Monday, March 21, 2005

dreams: part two (myth buster)

so you know that story about how if you die in a dream that you die in real life? well, i hate to break it to you folks but that myth is completely untrue.

yes, you heard it here first, from the dream expert (at bullshitting) jenna.

how can i make such a preposterous claim you might wonder?

because i have been there. i have seen death in my dreams. i have faced it. i have felt my life ebbing away. i have (you guessed it) died in a dream. really died. and look- i'm still here to tell the tale. take that jason or freddy krueger or whatever scary movie monster used to kill people in their sleep. it just doesn't work and that's all there is to it.

so that's the good news. the cooler news is that i have felt what it's like to die and yet i'm still alive. sure it was a dream, but my dreams are quite vivid and intense. i mean, i really feel every physical sensation, good and bad, that occur in my dreams. the dreams i like best are the ones where i encounter sensations that i've never felt in real life. like the time i was a man (stay tuned for an upcoming entry) or like the dream where i died. in both cases, i'm glad that the physical implications didn't carry over into my real life, but they are still quite interesting to look back on. not that i can say for sure that the sensations i feel while asleep are legitimate, but i can say that i have experienced things while dreaming that i have never felt while awake which is cool enough for me.

anyway, i can't remember how i died anymore but i think i was shot. what i can remember is lying on the ground and feeling a unique sensation that i recognized at once as death as it progressed and my body shut down. i can't explain it very well, but let's just say that everything was fading. i was fading. it wasn't pleasant but it wasn't awful. i was more curious than frightened because it seemed stupid to fear the inevitable. so instead of fearing death, i felt it. the sensation of death, that dreaded but unavoidable accompaniment of life. i knew that i couldn't escape so i just lay there as it took over and i became less and less me and more and more a part of some great nothing and then there was nothing and that was it. i was nothing. i was dead.

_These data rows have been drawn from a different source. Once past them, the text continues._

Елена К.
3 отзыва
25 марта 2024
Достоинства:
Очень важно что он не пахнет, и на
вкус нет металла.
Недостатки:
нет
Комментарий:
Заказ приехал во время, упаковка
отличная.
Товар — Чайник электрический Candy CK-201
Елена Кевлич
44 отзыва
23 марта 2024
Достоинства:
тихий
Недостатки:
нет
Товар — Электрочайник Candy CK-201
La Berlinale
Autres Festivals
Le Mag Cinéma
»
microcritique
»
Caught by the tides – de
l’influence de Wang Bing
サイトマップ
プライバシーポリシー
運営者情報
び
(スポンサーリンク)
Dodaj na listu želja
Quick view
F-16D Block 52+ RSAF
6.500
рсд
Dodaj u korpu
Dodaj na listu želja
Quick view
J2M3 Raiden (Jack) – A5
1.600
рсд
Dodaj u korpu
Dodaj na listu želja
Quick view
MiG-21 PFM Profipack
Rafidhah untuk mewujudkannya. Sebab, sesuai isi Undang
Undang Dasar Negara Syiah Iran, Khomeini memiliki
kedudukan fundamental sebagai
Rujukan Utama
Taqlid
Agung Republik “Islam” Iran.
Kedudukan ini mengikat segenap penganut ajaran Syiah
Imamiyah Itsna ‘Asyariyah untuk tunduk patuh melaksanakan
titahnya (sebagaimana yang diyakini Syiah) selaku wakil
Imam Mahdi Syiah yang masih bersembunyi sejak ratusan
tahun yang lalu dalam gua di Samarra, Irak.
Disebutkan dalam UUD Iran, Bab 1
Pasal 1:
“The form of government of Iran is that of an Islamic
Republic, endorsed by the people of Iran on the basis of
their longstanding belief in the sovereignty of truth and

some time later i woke up and thought, "damn, i just died. that was pretty fucking crazy." then i went back to sleep.

4 comments:

Anonymous said...

You may have busted that myth, but what about the myth that if you are running in in your dream you are running in your bed?

Anonymous said...

oh, and on a related subject; i watched a show about anesthesia awareness last night. this is where one or two of the anesthesia drugs a surgery patient gets doesn't take hold. Essentially, you go under but come back to consciousness yet all your muscles are paralyzed but you are aware, can hear and can feel. You are trapped in your own mind listening to the surgeons and feeling the extreme pain of hours of incisions and burning inside your body as the surgery is completed.

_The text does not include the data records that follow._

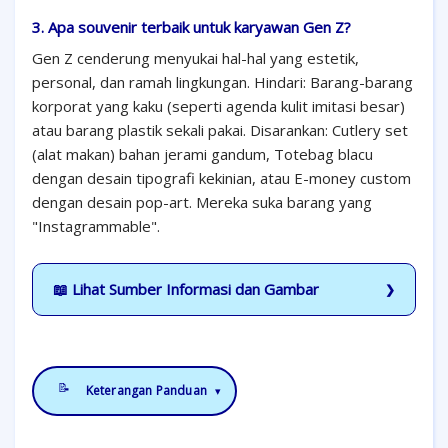
3. Apa souvenir terbaik untuk karyawan Gen Z?
Gen Z cenderung menyukai hal-hal yang estetik,
personal, dan ramah lingkungan. Hindari: Barang-barang
korporat yang kaku (seperti agenda kulit imitasi besar)
atau barang plastik sekali pakai. Disarankan: Cutlery set
(alat makan) bahan jerami gandum, Totebag blacu
dengan desain tipografi kekinian, atau E-money custom
dengan desain pop-art. Mereka suka barang yang
"Instagrammable".
📖 Lihat Sumber Informasi dan Gambar
📝
Keterangan Panduan
▾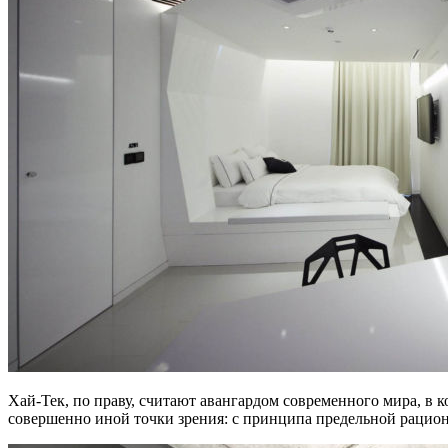
Хай-Тек, по праву, считают авангардом современного мира, в 
совершенно иной точки зрения: с принципа предельной рацион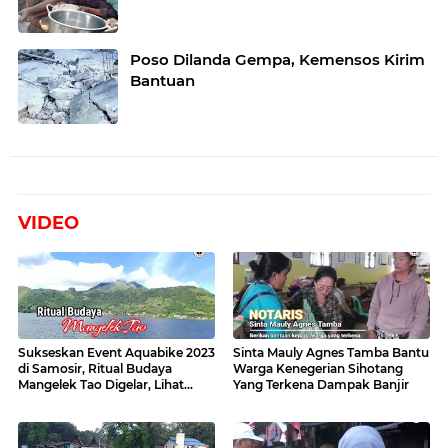
Poso Dilanda Gempa, Kemensos Kirim
Bantuan
VIDEO
Sukseskan Event Aquabike 2023
Sinta Mauly Agnes Tamba Bantu
di Samosir, Ritual Budaya
Warga Kenegerian Sihotang
Mangelek Tao Digelar, Lihat
Yang Terkena Dampak Banjir
Videonya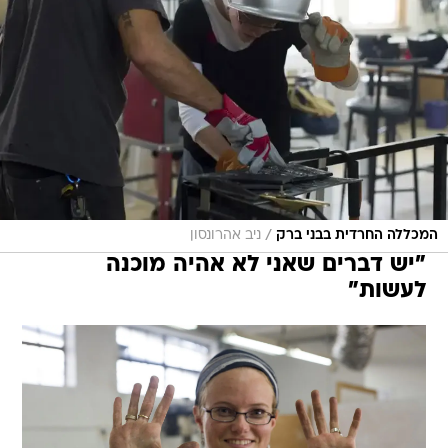
/
המכללה החרדית בבני ברק
ניב אהרונסון
"יש דברים שאני לא אהיה מוכנה
לעשות"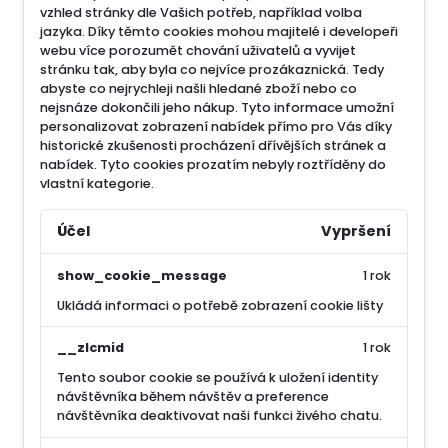
vzhled stránky dle Vašich potřeb, například volba
jazyka.
Díky těmto cookies mohou majitelé i developeři
webu více porozumět chování uživatelů a vyvijet
stránku tak, aby byla co nejvíce prozákaznická. Tedy
abyste co nejrychleji našli hledané zboží nebo co
nejsnáze dokončili jeho nákup.
Tyto informace umožní
personalizovat zobrazení nabídek přímo pro Vás díky
historické zkušenosti procházení dřívějších stránek a
nabídek.
Tyto cookies prozatím nebyly roztříděny do
vlastní kategorie.
Účel
Vypršení
show_cookie_message
1 rok
Ukládá informaci o potřebě zobrazení cookie lišty
__zlcmid
1 rok
Tento soubor cookie se používá k uložení identity
návštěvníka během návštěv a preference
návštěvníka deaktivovat naši funkci živého chatu.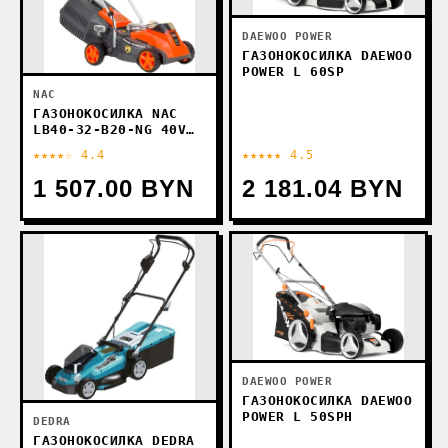
DAEWOO POWER
ГАЗОНОКОСИЛКА DAEWOO
POWER L 60SP
NAC
ГАЗОНОКОСИЛКА NAC
LB40-32-B20-NG 40V
(С 1-ИМ АКБ)
★★★★☆ 4.4
★★★★★ 4.5
1 507.00 BYN
2 181.04 BYN
DAEWOO POWER
ГАЗОНОКОСИЛКА DAEWOO
POWER L 50SPH
DEDRA
ГАЗОНОКОСИЛКА DEDRA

One woman was enucleated (had an eye taken out) while she was aware. she witnessed her own sight going black and all of this to disco music playing on a jam box in the OR.

Anonymous said...

I know what you are talking about. For years, I kept a dream journal. I practiced and worked on lucid dreaming. I even got the point of having amazingly realistic dreams that I could control and having such intense dreams that I was unaware when I woke up if they had happened or not. I died many deaths. I fell and then landed, severly injured. I've had dreams about being a woman, a child, other people, animals, etc. I used to think that these were just my brain tricking me into thinking how said event/occurence would feel.

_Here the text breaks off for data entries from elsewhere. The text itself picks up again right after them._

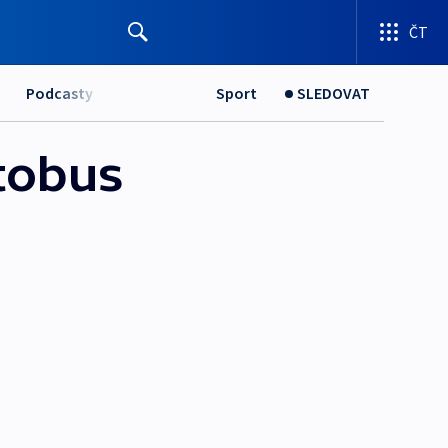
ČT
Podcasty
Sport
SLEDOVAT
utobus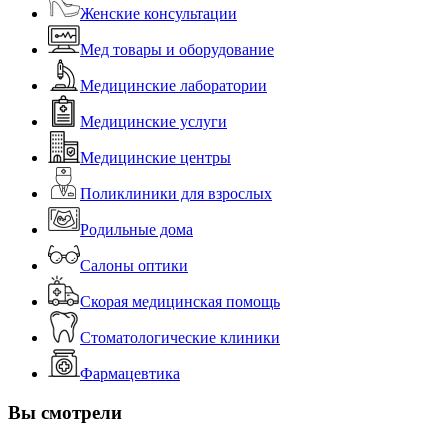
Женские консультации
Мед товары и оборудование
Медицинские лаборатории
Медицинские услуги
Медицинские центры
Поликлиники для взрослых
Родильные дома
Салоны оптики
Скорая медицинская помощь
Стоматологические клиники
Фармацевтика
Вы смотрели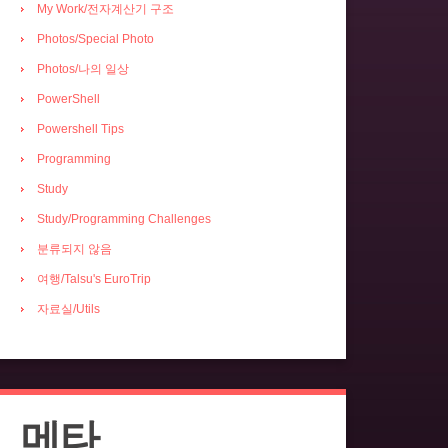
My Work/전자계산기 구조
Photos/Special Photo
Photos/나의 일상
PowerShell
Powershell Tips
Programming
Study
Study/Programming Challenges
분류되지 않음
여행/Talsu's EuroTrip
자료실/Utils
메타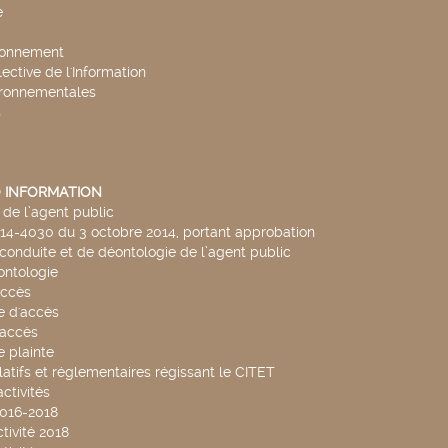
e
ronnement
lective de l'Information
ironnementales
s
 INFORMATION
de l’agent public
014-4030 du 3 octobre 2014, portant approbation
conduite et de déontologie de l’agent public
ntologie
accès
 d'accès
accès
 plainte
latifs et réglementaires régissant le CITET
ctivités
2016-2018
tivité 2018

What really convinced me of the reality of what I was dreaming about was the first time I tried LSD. I had LSD dreams at various points in the past and had shrugged them off as inaccurate and based on what I had seen. But after actually consuming LSD, my experiences were indistinguishable from the dreams. It was like this for other drugs, too. It was as if I had already done it, even though I had only dreamt about it.

I realize it sounds really weird, but I wonder if dreaming can help you prepare for what death (or being the opposite sex) would be like. Or something like that, I don't know. I'm just rambling...

han said...

Woah. The exact same thing happened to me recently - what do you think it means?